Alzheimer’s Disease

Alzheimer’s disease is a devastating form of dementia that causes memory, thinking and behavior problems.

At the earliest stages, Alzheimer’s commonly results in difficulty in remembering new information because the disease starts in the part of the brain associated with learning.

Alzheimer’s disease (AD) is a type of dementia that can cause increasingly serious symptoms, including confusion, disorientation, mood and behavioral changes, difficulty speaking, swallowing and walking.

Alzheimer’s disease is 100% fatal, and between 2000-2018, Alzheimer’s as a cause of death increased by 146%. More than 5.8 million Americans are living with Alzheimer’s disease, making AD the most common neurodegenerative disorder. By comparison, the number of individuals in the United States alive today that have ever had lung cancer (the most common form of cancer) is approximately 541,000. There is an urgent need for therapies that slow the progression and ultimately prevent Alzheimer’s disease to address this global healthcare crisis.

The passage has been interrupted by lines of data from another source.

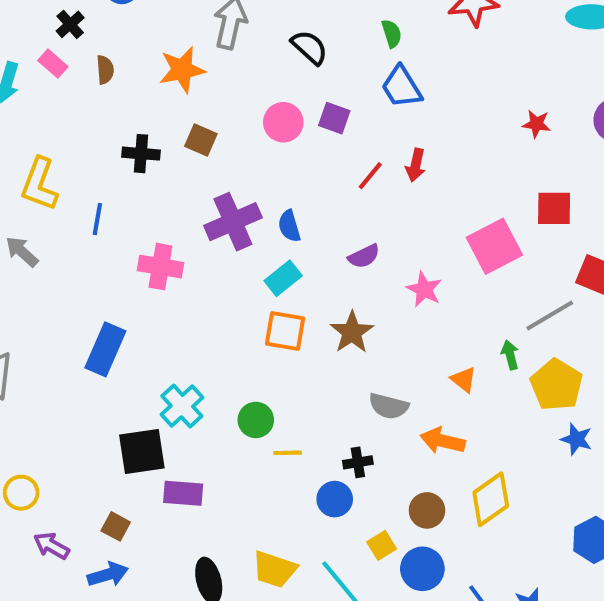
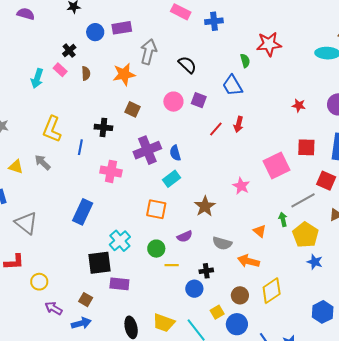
green semicircle: (392, 34) -> (245, 61), moved
black cross: (141, 154) -> (103, 127), moved
purple semicircle: (364, 256) -> (185, 236), moved
orange square: (285, 331) -> (156, 209), moved

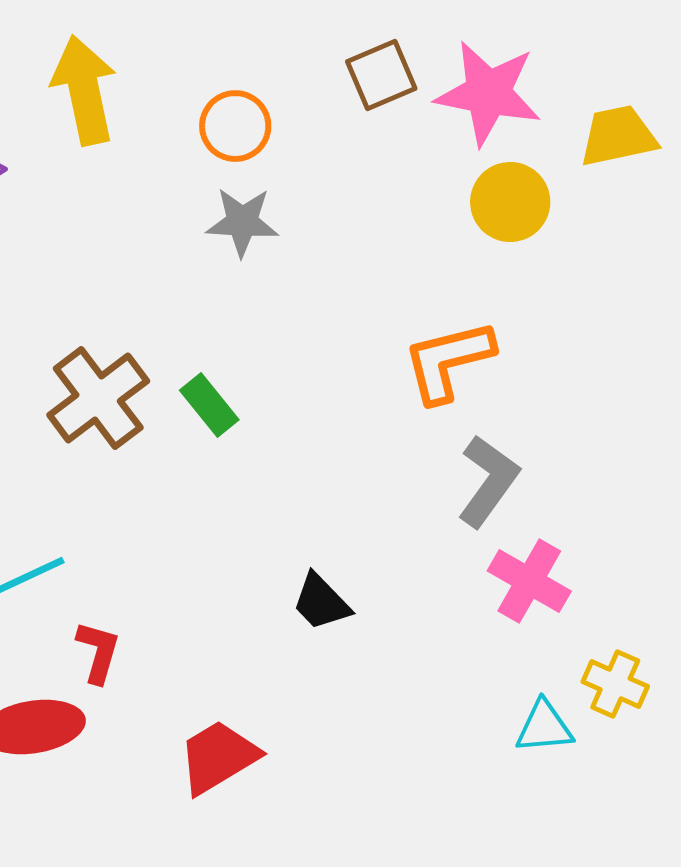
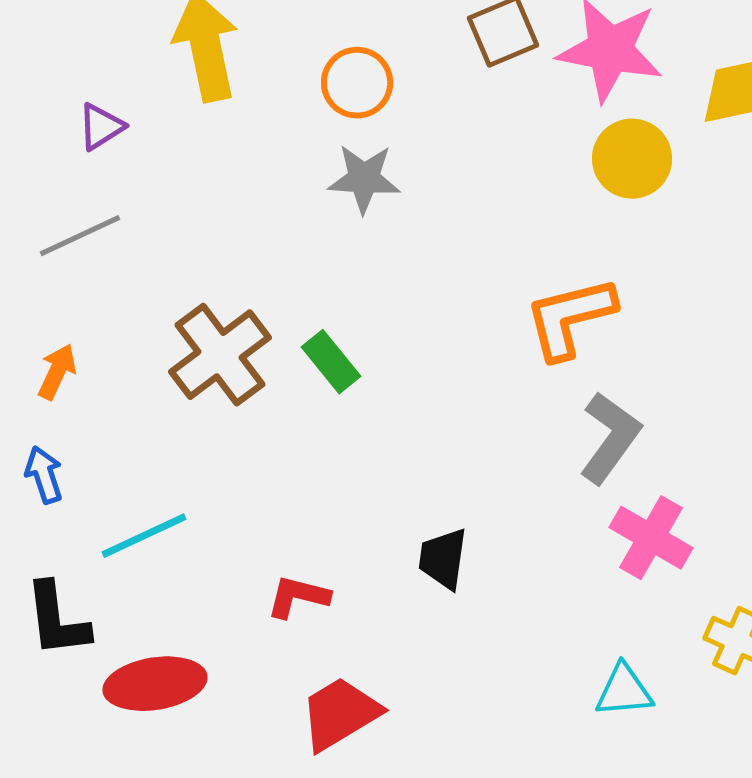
black trapezoid: (321, 602) -> (443, 559), turned 52
red L-shape: (98, 652) -> (298, 597), moved, turned -92
cyan triangle: (544, 727) -> (624, 691), moved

It is believed two different proteins – β-amyloid, and tau – are primary contributors to Alzheimer’s disease pathology. Misfolded β-amyloid builds up to form plaques between nerve cells in the brain. Tangles of twisted tau fibrils spread from cell-to-cell and cause build up inside cells. People with Alzheimer’s disease develop these pathological hallmarks of the disease in a predictable pattern as the disease progresses, starting in the centers of the brain responsible for memory and spreading out from there to other regions of the brain.

Our team leverages this foundational knowledge along with insights gained over the last 20 years of drug development in the Alzheimer’s space to develop new approaches to address this complex disease.

Recent data suggests that timely intervention with anti-amyloid therapy results in clinical efficacy consistent with the slowing of disease progression. Such therapies, if approved, have the potential to fundamentally change how we treat Alzheimer’s disease. These first-generation therapies are likely to require further development to increase patient access and enhance the patient experience.

Prothena’s Alzheimer’s disease portfolio spans next generation antibody immunotherapy, small molecule and vaccine approaches, geared toward building upon first generation treatments to advance the treatment paradigm. For example, we are designing our next generation abeta antibody for more convenient subcutaneous administration to increase patient access and improve the patient experience.